Q: Can you envision a form factor for news and information that comes next, or supplants or replaces tablets and/or smartphones?

FIDLER: Tablets and smartphones are likely to be the predominant electronic media for news consumption for at least the next 20 to 30 years. Immersive and wearable media look promising, but I don’t believe they will replace tablets and smartphones anytime soon.

Q: In watching and helping evolve digital news media for 40 years, what surprised you? What didn’t you see coming? What changed, or changed faster, that you hadn’t expected? 

FIDLER: I didn’t expect the technologies for wireless broadband communication and low-cost, high-capacity solid-state memory to develop so quickly. Few people in the 1980s and even in the 1990s could have imagined that by the end of the first decade of the 21st century people around the world would be watching and sharing videos wirelessly on mobile phones and tablets, and would have the ability to store full-length movies, thousands of photos and a plethora of information on memory chips smaller than a human thumb.
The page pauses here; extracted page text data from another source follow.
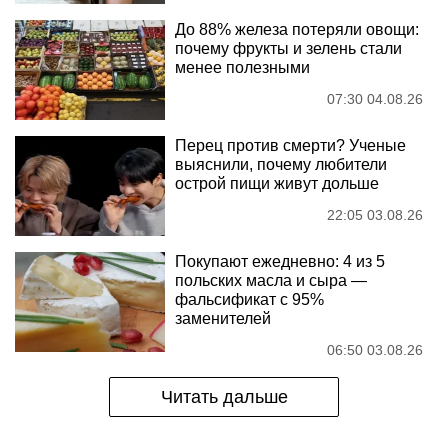
До 88% железа потеряли овощи:
почему фрукты и зелень стали
менее полезными
07:30 04.08.26
Перец против смерти? Ученые
выяснили, почему любители
острой пищи живут дольше
22:05 03.08.26
Покупают ежедневно: 4 из 5
польских масла и сыра —
фальсификат с 95%
заменителей
06:50 03.08.26
Читать дальше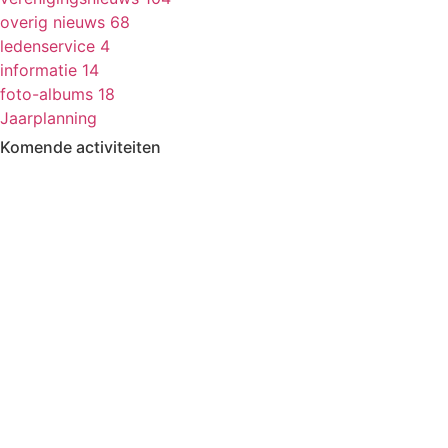
overig nieuws
68
ledenservice
4
informatie
14
foto-albums
18
Jaarplanning
Komende activiteiten
in MFA 't Hart, tenzij anders vermeld.
Zomerfestival
3 - 15 augustus
Fietsen
13 & 27 aug en 10 sept
13.30-17.00
Kermisbuffet
21 augustus
17.30-19.00
Dagje uit
8 oktober
09.30-17.00
Boerenbondsmuseum
Muziek-/dansavond in De
9 oktober
13.30-24.00
Ouwe Deeg
Wekelijkse activiteiten
in MFA ’t Hart Ewijk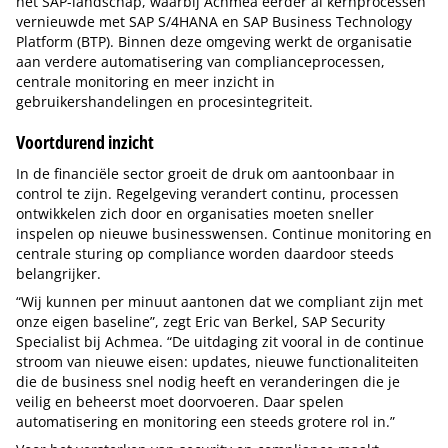
het SAP-landschap, waarbij Achmea eerder al kernprocessen
vernieuwde met SAP S/4HANA en SAP Business Technology
Platform (BTP). Binnen deze omgeving werkt de organisatie
aan verdere automatisering van complianceprocessen,
centrale monitoring en meer inzicht in
gebruikershandelingen en procesintegriteit.
Voortdurend inzicht
In de financiële sector groeit de druk om aantoonbaar in
control te zijn. Regelgeving verandert continu, processen
ontwikkelen zich door en organisaties moeten sneller
inspelen op nieuwe businesswensen. Continue monitoring en
centrale sturing op compliance worden daardoor steeds
belangrijker.
“Wij kunnen per minuut aantonen dat we compliant zijn met
onze eigen baseline”, zegt Eric van Berkel, SAP Security
Specialist bij Achmea. “De uitdaging zit vooral in de continue
stroom van nieuwe eisen: updates, nieuwe functionaliteiten
die de business snel nodig heeft en veranderingen die je
veilig en beheerst moet doorvoeren. Daar spelen
automatisering en monitoring een steeds grotere rol in.”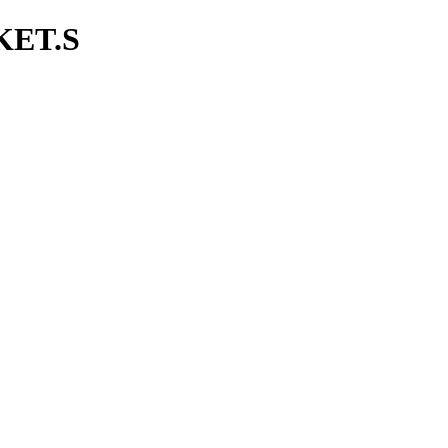
KET.S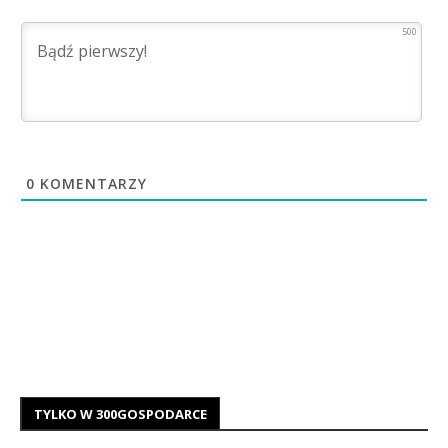
500
0
KOMENTARZY
TYLKO W 300GOSPODARCE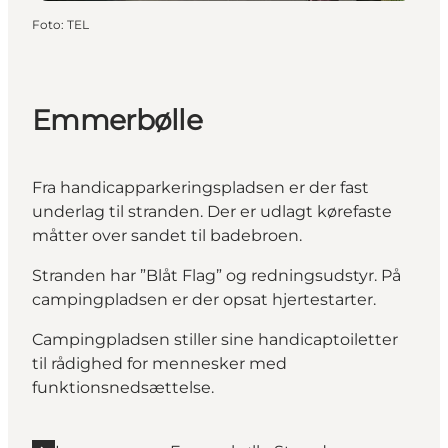
Foto
:
TEL
Emmerbølle
Fra handicapparkeringspladsen er der fast
underlag til stranden. Der er udlagt kørefaste
måtter over sandet til badebroen.
Stranden har ”Blåt Flag” og redningsudstyr. På
campingpladsen er der opsat hjertestarter.
Campingpladsen stiller sine handicaptoiletter
til rådighed for mennesker med
funktionsnedsættelse.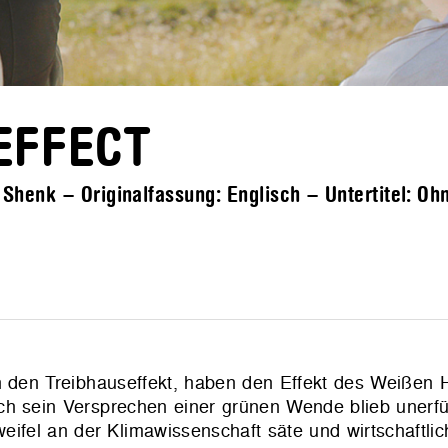
EFFECT
henk – Originalfassung: Englisch – Untertitel: Oh
en den Treibhauseffekt, haben den Effekt des Weißen
h sein Versprechen einer grünen Wende blieb unerfül
weifel an der Klimawissenschaft säte und wirtschaftli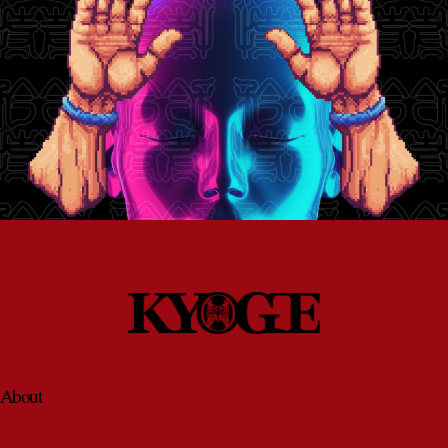
About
Q: What is the most significant change you’ve seen in those 40 years?

FIDLER: The rapid and extensive disruptions of nearly all established businesses, organizations and institutions by the Internet and digital media. 

Q: What changes or evolution in news creation and consumption do you envision for the next 10 years? Twenty years?

FIDLER: More than anything we have seen in the past two decades.

Q: What are you doing now that you are retired?

FIDLER: Actually this is my third retirement. I took early retirement from Knight-Ridder in 1995 after 21 years with the company. In 2005, I retired from Kent State University after nine years as a tenured professor of journalism and information design. For me, retirement has never been about moving to Sun City or endlessly playing golf.

I have begun writing a book about the digital transformation of newspapers and exploring a possible sequel to my 1997 book “Mediamorphosis: Understanding New Media.” My wife Ada and I also have begun to build a business focused on translating books by Latin American authors from Spanish to English and publishing them as e-books. Ada was a reporter for the largest newspaper in Peru when we met back in 1987. We are calling the business “FidlerHouse Digital Books.” Our first book,“Tungula’s Gift” by Abelardo Núñez, is now available in Spanish and English. We hope to launch FidlerHouse.com by the end of this year.